Sri Lanka's economic growth this year may range between 6.7 percent and 7.2 percent depending on the impact of a drought that has lasted since the beginning of the year, Treasury Secretary P.B. Jayasundera said on Thursday. The central bank has forecast 7.2 percent economic growth this year, after revising it down in March from the original 8 percent. Growth last year was a record 8.3 percent.
"The economy is slowing down not because of global recession or anything. It is because of the drought," Jayasundera told a Reuters forum in Colombo. He said he was optimistic about reaching this year's budget deficit target of 6.2 percent of gross domestic product against last year's figure of 6.9 percent.
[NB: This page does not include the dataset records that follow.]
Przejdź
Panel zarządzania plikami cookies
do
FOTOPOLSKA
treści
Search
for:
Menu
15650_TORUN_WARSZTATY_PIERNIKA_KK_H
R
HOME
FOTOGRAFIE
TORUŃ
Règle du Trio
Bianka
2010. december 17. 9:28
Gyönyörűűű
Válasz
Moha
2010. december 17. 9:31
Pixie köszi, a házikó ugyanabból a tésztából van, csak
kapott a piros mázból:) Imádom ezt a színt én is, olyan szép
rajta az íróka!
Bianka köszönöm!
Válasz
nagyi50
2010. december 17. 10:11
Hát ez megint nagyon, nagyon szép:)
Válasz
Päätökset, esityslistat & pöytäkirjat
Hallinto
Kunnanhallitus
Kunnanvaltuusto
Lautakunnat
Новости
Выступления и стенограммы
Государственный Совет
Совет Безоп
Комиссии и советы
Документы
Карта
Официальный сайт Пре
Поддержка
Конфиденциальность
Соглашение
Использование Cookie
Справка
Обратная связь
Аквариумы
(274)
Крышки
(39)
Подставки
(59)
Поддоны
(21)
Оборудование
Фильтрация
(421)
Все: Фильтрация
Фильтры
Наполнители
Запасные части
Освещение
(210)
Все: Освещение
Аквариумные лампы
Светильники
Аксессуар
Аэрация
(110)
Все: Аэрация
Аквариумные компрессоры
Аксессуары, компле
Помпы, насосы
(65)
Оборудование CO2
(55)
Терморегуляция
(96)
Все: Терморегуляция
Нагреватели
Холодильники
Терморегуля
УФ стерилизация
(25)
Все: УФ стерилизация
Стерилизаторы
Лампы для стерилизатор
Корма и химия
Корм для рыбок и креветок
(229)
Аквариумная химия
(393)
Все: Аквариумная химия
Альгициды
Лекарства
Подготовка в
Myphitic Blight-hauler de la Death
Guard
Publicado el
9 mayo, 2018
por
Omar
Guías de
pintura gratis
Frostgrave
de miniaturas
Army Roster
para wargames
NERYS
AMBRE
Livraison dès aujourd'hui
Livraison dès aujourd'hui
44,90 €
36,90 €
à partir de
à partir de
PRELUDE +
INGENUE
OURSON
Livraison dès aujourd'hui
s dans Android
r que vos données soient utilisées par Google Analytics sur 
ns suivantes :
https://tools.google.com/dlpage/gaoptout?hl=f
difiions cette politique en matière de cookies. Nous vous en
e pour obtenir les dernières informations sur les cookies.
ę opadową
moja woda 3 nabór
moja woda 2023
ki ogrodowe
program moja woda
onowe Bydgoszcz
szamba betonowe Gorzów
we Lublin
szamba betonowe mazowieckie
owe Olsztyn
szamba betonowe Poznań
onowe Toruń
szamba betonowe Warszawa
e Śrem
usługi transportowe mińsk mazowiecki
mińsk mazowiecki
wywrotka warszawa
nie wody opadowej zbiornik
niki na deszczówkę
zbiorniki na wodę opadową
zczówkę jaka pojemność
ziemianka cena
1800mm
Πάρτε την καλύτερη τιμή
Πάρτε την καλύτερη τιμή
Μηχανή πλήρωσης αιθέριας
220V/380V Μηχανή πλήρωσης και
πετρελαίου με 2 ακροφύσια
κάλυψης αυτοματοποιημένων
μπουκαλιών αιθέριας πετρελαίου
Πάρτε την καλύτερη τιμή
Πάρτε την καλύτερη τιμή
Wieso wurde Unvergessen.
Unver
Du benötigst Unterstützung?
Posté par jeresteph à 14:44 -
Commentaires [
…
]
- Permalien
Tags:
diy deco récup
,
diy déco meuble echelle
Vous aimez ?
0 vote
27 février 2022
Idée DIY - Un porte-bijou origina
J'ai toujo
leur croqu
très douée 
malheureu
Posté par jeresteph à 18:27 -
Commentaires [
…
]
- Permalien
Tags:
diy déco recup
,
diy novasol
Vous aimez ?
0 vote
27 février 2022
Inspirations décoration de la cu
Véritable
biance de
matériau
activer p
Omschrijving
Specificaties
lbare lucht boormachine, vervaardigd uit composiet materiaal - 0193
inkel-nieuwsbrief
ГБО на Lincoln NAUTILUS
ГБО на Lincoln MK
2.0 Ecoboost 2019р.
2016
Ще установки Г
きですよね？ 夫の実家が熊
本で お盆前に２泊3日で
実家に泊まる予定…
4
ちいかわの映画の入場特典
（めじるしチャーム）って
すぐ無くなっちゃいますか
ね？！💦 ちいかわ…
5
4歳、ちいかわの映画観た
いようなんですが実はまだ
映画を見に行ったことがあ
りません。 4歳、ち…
He said year-on-year inflation, which eased to 9.5 percent in August from the previous month's 43-month high of 9.8 percent, should show further declines from the first quarter of 2013. The economy, he said, will see the full benefit of this year's tough measures - including two interest rate rises to two-year highs and the introduction of a flexible exchange rate - by the first quarter of 2013 and interest rates would dip.
"By the first quarter, when we see the economy cooling for a full year, I see prospects, not necessarily for an easing of monetary policy, but for seeing a low interest rate in the country," he said. The Sri Lankan rupee has depreciated more than 13 percent so far this year as the government switched to a flexible exchange rate policy in February.
Both the central bank and treasury have said macroeconomic fundamentals support a rupee level of 125 per dollar. "Now it has stabilised around 130-131 level without central bank intervention. It may remain at that level," Jayasundera said. The central bank spent nearly one-third of the country's foreign exchange reserves trying to prop up the rupee in the last four months of 2011 before moving to a flexible exchange rate in February. The central bank has said it will consider concerns including those of importers and exporters when deciding where the exchange rate target should be, instead of allowing a market-led exchange rate. "I am not a great fan of that advice," central bank Governor Ajith Nivard Cabraal said at the same event when talking about letting the market decide the exchange rate.